Work to complete: Report every line in the listing below where the string "посадить" shows up.

Data section:
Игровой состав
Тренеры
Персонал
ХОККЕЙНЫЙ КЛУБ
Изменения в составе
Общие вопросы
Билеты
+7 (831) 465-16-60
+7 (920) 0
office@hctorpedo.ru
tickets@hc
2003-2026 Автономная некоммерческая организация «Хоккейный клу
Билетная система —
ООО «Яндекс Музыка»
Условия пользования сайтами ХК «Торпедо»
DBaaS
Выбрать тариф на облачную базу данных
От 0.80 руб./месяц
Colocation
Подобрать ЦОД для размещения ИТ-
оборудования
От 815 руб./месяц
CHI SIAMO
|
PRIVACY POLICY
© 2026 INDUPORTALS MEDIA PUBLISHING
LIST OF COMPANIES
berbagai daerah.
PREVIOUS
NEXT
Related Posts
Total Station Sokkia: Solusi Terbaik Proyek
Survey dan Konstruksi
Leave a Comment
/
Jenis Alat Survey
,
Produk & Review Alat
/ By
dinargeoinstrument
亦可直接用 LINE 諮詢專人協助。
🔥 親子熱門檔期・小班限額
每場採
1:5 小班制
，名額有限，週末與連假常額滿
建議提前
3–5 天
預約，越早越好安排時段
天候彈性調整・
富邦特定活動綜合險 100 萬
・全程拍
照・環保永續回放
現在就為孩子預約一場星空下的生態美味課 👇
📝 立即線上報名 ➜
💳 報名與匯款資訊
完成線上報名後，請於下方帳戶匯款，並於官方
---
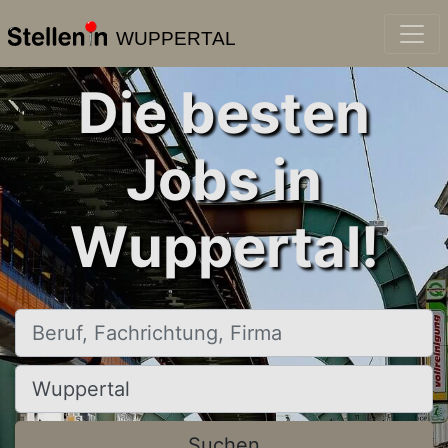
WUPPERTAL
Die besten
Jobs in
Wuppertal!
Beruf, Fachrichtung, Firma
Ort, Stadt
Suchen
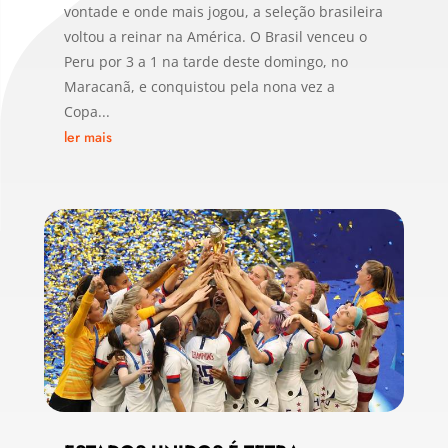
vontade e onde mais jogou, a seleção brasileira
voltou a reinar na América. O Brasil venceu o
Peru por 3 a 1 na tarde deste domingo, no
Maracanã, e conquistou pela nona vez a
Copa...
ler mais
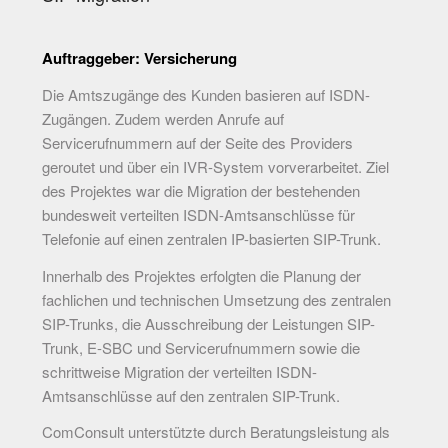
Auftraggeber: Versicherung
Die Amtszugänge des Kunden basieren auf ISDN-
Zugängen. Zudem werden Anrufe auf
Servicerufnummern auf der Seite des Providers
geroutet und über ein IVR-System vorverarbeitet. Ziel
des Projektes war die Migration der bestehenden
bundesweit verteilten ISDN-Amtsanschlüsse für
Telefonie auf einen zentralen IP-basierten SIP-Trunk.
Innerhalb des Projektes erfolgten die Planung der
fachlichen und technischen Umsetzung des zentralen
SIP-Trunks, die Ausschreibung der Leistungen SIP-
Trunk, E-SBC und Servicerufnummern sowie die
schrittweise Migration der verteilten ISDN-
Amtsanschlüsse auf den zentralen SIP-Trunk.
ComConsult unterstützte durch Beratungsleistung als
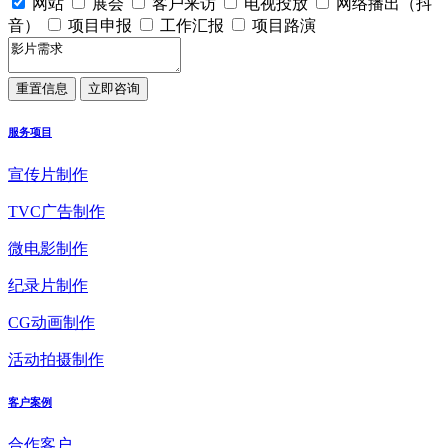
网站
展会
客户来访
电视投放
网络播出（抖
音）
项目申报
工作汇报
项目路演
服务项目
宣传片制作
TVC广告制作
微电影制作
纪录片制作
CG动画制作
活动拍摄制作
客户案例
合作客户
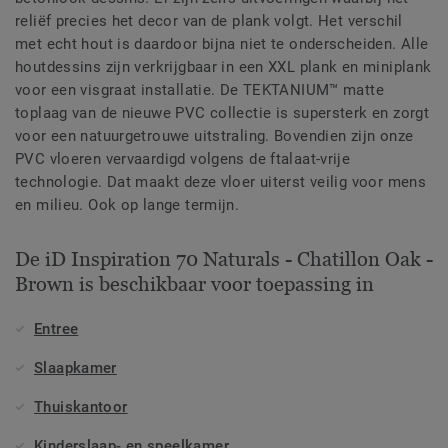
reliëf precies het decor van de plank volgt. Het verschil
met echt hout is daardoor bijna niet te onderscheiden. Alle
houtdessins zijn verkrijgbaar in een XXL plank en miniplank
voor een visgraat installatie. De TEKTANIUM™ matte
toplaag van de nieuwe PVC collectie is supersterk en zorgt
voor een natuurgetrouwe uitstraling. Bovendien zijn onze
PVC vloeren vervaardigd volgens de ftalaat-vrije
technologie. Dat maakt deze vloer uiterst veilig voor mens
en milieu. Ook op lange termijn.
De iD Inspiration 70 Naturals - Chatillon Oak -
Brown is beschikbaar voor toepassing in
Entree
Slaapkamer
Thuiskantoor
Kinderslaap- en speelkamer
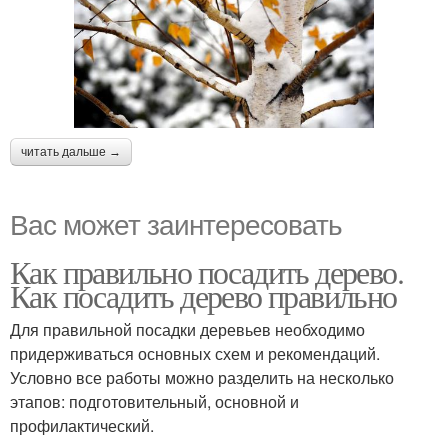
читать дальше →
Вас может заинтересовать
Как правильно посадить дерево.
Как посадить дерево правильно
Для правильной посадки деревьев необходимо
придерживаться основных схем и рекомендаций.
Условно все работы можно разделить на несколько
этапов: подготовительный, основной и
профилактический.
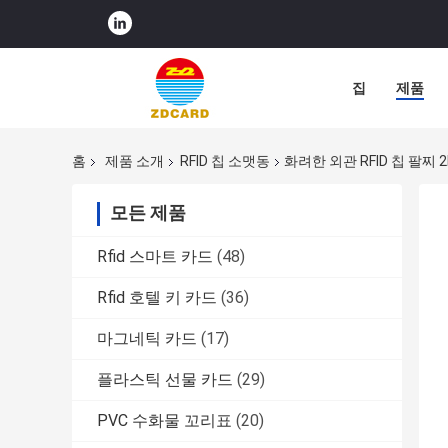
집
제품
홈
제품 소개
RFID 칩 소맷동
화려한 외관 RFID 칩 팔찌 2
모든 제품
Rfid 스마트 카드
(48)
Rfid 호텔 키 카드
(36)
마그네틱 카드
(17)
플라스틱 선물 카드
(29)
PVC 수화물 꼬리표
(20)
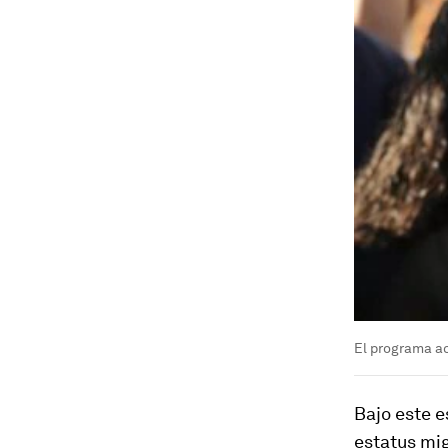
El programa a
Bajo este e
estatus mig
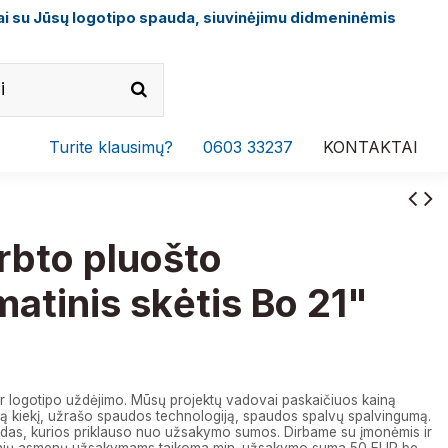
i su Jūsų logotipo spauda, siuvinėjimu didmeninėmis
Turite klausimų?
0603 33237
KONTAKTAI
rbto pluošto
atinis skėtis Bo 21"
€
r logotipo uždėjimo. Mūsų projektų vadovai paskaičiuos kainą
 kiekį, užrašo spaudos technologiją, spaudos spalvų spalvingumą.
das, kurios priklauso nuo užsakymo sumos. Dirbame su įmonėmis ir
---
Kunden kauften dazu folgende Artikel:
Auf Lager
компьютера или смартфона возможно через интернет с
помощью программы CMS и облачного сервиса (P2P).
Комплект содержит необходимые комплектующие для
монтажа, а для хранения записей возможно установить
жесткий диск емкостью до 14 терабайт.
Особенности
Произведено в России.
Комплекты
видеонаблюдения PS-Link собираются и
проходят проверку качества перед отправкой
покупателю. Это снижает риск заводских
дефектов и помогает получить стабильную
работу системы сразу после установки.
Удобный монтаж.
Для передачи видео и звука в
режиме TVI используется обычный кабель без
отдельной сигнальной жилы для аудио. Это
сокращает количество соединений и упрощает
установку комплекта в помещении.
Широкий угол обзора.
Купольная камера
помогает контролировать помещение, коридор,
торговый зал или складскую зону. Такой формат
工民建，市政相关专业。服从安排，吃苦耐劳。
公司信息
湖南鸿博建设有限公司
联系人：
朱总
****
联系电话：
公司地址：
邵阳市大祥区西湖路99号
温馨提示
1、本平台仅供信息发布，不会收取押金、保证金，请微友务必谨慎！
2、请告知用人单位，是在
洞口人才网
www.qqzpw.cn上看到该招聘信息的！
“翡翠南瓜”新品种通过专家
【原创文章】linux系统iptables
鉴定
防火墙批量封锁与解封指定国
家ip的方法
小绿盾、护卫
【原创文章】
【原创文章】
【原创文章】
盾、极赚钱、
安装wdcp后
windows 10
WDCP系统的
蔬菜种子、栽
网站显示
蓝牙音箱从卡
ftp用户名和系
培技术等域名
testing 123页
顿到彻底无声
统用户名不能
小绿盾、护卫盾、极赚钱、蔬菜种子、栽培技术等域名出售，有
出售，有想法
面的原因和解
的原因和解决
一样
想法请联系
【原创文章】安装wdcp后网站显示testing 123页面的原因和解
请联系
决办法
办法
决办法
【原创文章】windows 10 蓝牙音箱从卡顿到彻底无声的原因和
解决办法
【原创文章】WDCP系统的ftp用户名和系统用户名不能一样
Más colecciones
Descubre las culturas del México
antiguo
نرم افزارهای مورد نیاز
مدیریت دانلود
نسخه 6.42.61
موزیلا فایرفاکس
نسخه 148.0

Solution to the exercise:
Как правильно посадить дерево.
Как посадить дерево правильно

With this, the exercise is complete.